2020年5月,一个女孩和一个男孩分别出生在上海市静安区。男孩的眼睛,被父母单独拍摄下一只,挂在他出生的房间。这一只亮亮的眼睛,好奇地打量他看不全的人间。他看我们是局部,我们看他,也是局部。从他家的阳台前边,看得到一片浅浅的沼泽,开着淡粉色的花。花开得多了,就仿佛泥土和阳光里的阴影才是能被风吹到颤动的样子。

女孩,在另一个阳台,被母亲温暖地环抱着。一天,窗外飞来一只鸟,雪白的身子,颈上一圈红,它轻盈地停在窗沿。那是女孩这一生第一次看到鸟。她小小的年纪,还不认识鸟,不知道鸟的历史、喜好,它们族裔飞翔的繁荣。

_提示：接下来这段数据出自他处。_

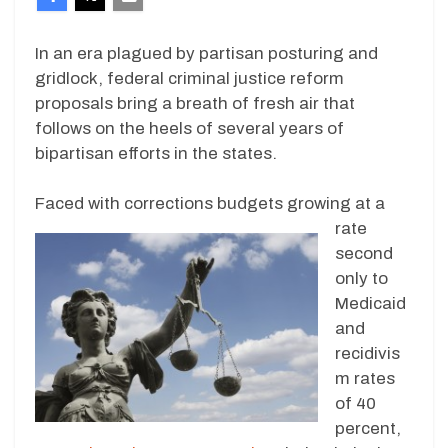
In an era plagued by partisan posturing and
gridlock, federal criminal justice reform
proposals bring a breath of fresh air that
follows on the heels of several years of
bipartisan efforts in the states.
Faced with corrections budget
s growing at a
rate
second
only to
Medicaid
and
recidivis
m rates
of 40
percent,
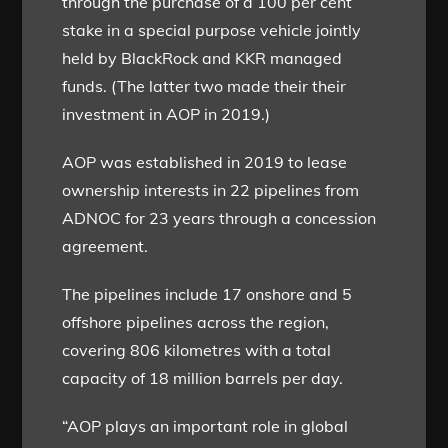
through the purchase of a 100 per cent
stake in a special purpose vehicle jointly
held by BlackRock and KKR managed
funds. (The latter two made their their
investment in AOP in 2019.)
AOP was established in 2019 to lease
ownership interests in 22 pipelines from
ADNOC for 23 years through a concession
agreement.
The pipelines include 17 onshore and 5
offshore pipelines across the region,
covering 806 kilometres with a total
capacity of 18 million barrels per day.
“AOP plays an important role in global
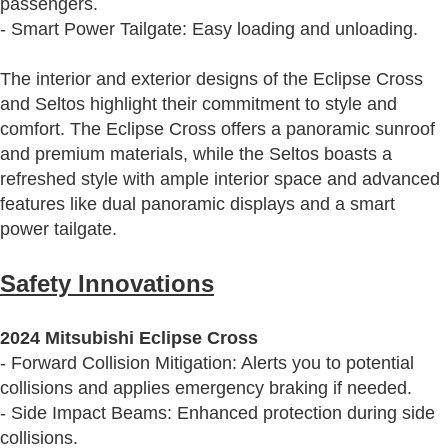
passengers.
- Smart Power Tailgate: Easy loading and unloading.
The interior and exterior designs of the Eclipse Cross
and Seltos highlight their commitment to style and
comfort. The Eclipse Cross offers a panoramic sunroof
and premium materials, while the Seltos boasts a
refreshed style with ample interior space and advanced
features like dual panoramic displays and a smart
power tailgate.
Safety Innovations
2024 Mitsubishi Eclipse Cross
- Forward Collision Mitigation: Alerts you to potential
collisions and applies emergency braking if needed.
- Side Impact Beams: Enhanced protection during side
collisions.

因为鸟的到来,她的画家父亲突然表现得很兴奋。连续几日,他都在画一幅错视画,画里有一段记忆。在女儿小小的闹钟镂出了飞翔的意象。鸟却不是第一次认识她。

鸟的身体里,装载着密密麻麻的意识,关于她所经过的瘟疫、战争,炸毁的佛像、坠落的飞机、空寂的大都市。女孩已等不及看完它深邃的细部,就沉沉睡去。

醒来时,父亲已经替她画完那只标本般的白色大鸟。红色的颈子洇染至眼圈,仿佛血痕。现实里从没见过。

父亲说,它来自未来。它来看一看,它在未来里见过的朋友。